In 2013, a paper published by Schiavon and architectural physicist Sergio Altamonte studied occupant IEQ satisfaction in LEED and non-LEED buildings. Using occupant surveys from the Center for the Built Environment at Berkeley database, 65 LEED-certified and 79 non-LEED buildings were analyzed for 15 IEQ-related factors. These factors include the ease of interaction, building cleanliness, the comfort of furnishing, the amount of light, building maintenance, colors and textures, workplace cleanliness, the amount of space, furniture adjustability, visual comfort, air quality, visual privacy, noise, temperature, and sound privacy. The results showed occupants tend to be slightly more satisfied in LEED buildings for the air quality and slightly more dissatisfied with the amount of light. The overall finding was that there was no significant influence of LEED certification on occupant satisfaction in consideration of the overall building and workspace ratings. The paper noted that the data may not be representative of the entire building stock and a randomized approach was not used in the data assessment.
Based on similar dataset (21,477 occupants) in 2013, Schiavon and Altomonte found that occupants have equivalent satisfaction levels in LEED and non-LEED buildings when evaluated independently from the following factors: office type, spatial layout, distance from windows, building size, gender, age, type of work, time at workspace, and weekly working hours. LEED certified buildings may provide higher satisfaction in open spaces than in enclosed offices, in smaller buildings than in larger buildings, and to occupants having spent less than one year in their workspaces rather than to those who have used their workspace longer. The study also notes that the positive value of LEED certification from the aspect of occupant satisfaction may tend to decrease with time.

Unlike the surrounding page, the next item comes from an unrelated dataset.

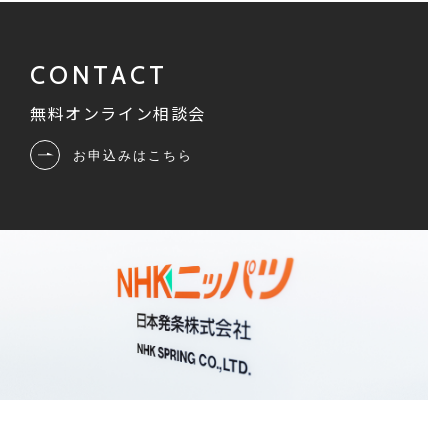
無料オンライン相談会
お申込みはこちら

In 2015, a study on indoor environmental quality and the potential health benefits of green-certified buildings was developed by environmental health scientist Joseph Allen (et al.) showing that green buildings provide better indoor environmental quality with direct benefits to human health of occupants of those buildings in comparison to non-green buildings. One of the limitations of the study was the use of subjective health performance indicators since there is a lack of definition on such indicators by current studies.
Newsham et al. published a detailed study on IEQ and LEED buildings in August 2013. Field studies and post-occupancy evaluations (POE) were performed in 12 green and 12 conventional buildings across Canada and the northern United States. On-site, 974 workstations were measured for thermal conditions, air quality, acoustics, lighting, workstation size, ceiling height, window access and shading, and surface finishes. Responses were positive in the areas of environmental satisfaction, satisfaction with thermal conditions, satisfaction with outside views, aesthetic appearance, reduced disturbance from HVAC noise, workplace image, night-time sleep quality, mood, physical symptoms, and reduced number of airborne particulates. The results showed green buildings exhibited superior performance compared with similar conventional buildings.
A 2017 study by Altomonte, Schiavon, et al. investigated whether a green rating itself leads to higher occupant satisfaction with IEQ. Based on the analysis of a subset of the CBE Occupant IEQ including 11,243 responses from 93 LEED-certified office buildings, this study found that the achievement of a specific IEQ credit did not substantially increase the satisfaction with the corresponding IEQ factor. In addition, the rating level and version of the certification had no impact on workplace satisfaction. There are some possible explanations. Many intervening factors in the time between design and occupancy can alter the existence or performance of the strategies that LEED awarded. IEQ certification metrics also face the challenges from substantial differences that characterize the modern workplace in terms of spatial needs, task requirements, users' characteristics, and disciplines of product design and marketing. Survey participants may also misinterpret the satisfaction with an IEQ parameter, or bias with personal attitudes.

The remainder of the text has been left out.